RESULTS: The amount of aerosols and droplets and splatter contamination distance (p < .001) pertaining to the three food-grade coolant thickener solutions were considerably lower than those for the distilled water (control). The PAA group exhibited a significantly lower splatter contamination distance (p < .001) and a number of generated droplets (p = .031) than those of the XA group. The CMC group exhibited a significantly lower splatter contamination distance (p < .001) than that of the XA group. No statistically significant difference was observed between the PAA and CMC in terms of the three dependent variables (p > .05).
CONCLUSION: The food-grade coolant thickeners could reduce the amount of generated aerosols and splatter contamination distance but not completely eliminate them. PAA and CMC solutions were more effective in reducing the aerosol/splatter during scaling compared to XA. CLINICAL RELEVANCE: Many dental procedures generate aerosols and splatter, which pose a potential risk to the patients and dental personnel, especially during the current COVID-19 pandemic.

Introduction

Aerosols are produced during most dental procedures. These aerosols contain bodily fluids (saliva, mucus, and blood) of the patient, which may contain microorganisms from the oral cavity, upper respiratory tract, and blood. In addition, aerosolized cooling water may contain biofilms from the water-line of the dental unit. If the patient’s microorganisms are highly pathogenic, the aerosolized microorganisms pose a potential risk to the dental team and other patients in the environment. Additionally, the smaller aerosol particles (< 10 μm in diameter) that are generated during dental procedures have the greatest potential for transmitting infections by penetrating and reaching into the lower pulmonary region [1, 2].

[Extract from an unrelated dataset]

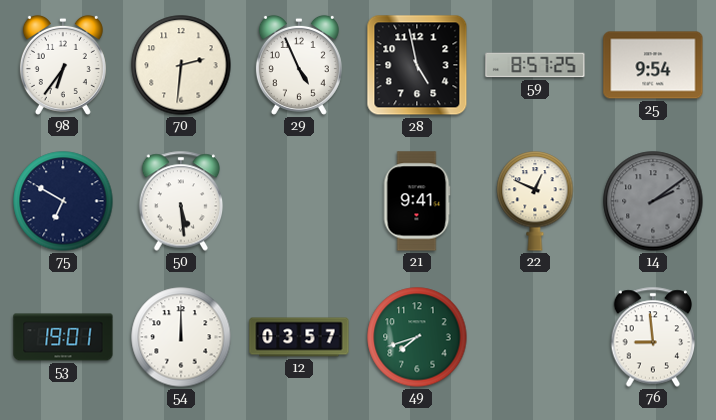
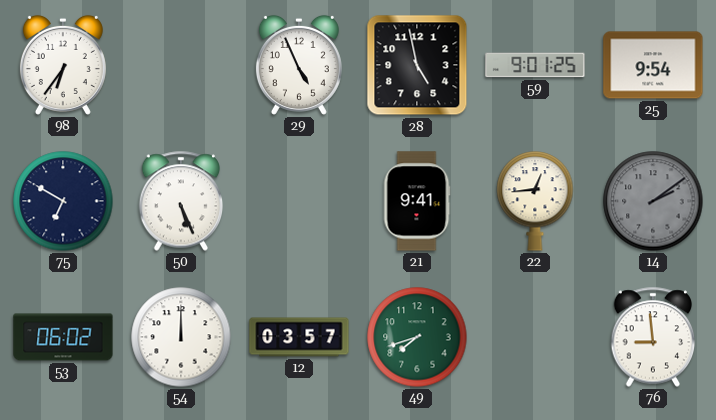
70: 2:31 -> none
59: 8:57 -> 9:01
50: 5:29 -> 5:26
22: 12:49 -> 12:44
53: 19:01 -> 06:02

Accordingly, in the context of the coronavirus pandemic, the Occupational Safety and Health Administration (OSHA) considered aerosol-producing dental procedures to pertain to the “highest risk” for potentially spreading SARS-CoV-2 and other respiratory viruses. Both the Centers for Disease Control and Prevention (CDC) and the American Dental Association (ADA) recommended that aerosol-producing dental procedures should be minimized and elective procedures should be postponed during the pandemic. Moreover, all dental procedures that involve aerosol production should be avoided for patients with active coronavirus. The oral cavity is a dynamic microbial environment that supports extremely complex polymicrobial biofilm communities [3]. As a result, dental procedures generate a significant amount of aerosolized microorganisms, which can reach concentrations of up to 100,000 microbes per cubic foot and travel up to 6 feet [4]. In such scenarios, dental personnel may be exposed to a high load of high-risk pathogens as they treat several patients per day, which, in turn, subjects them to a higher risk of more critical illnesses (as the severity of diseases is often linked to the amount of pathogen load) [1].

Several measures have been recommended to reduce the risk of aerosols being released during dental procedures, such as the use of a high-volume evacuator/suction, use of rubber dams, pre-procedural rinsing with antiseptic/disinfectants agents such as peroxides and bovine iodine mouthwashes, personal hygiene, screening patients immediately prior to dental treatment, and use of PPE. However, no single method can minimize the risk of infection to dental personnel and other patients, and multiple precautionary strategies should be applied to gain maximum protection [5, 6].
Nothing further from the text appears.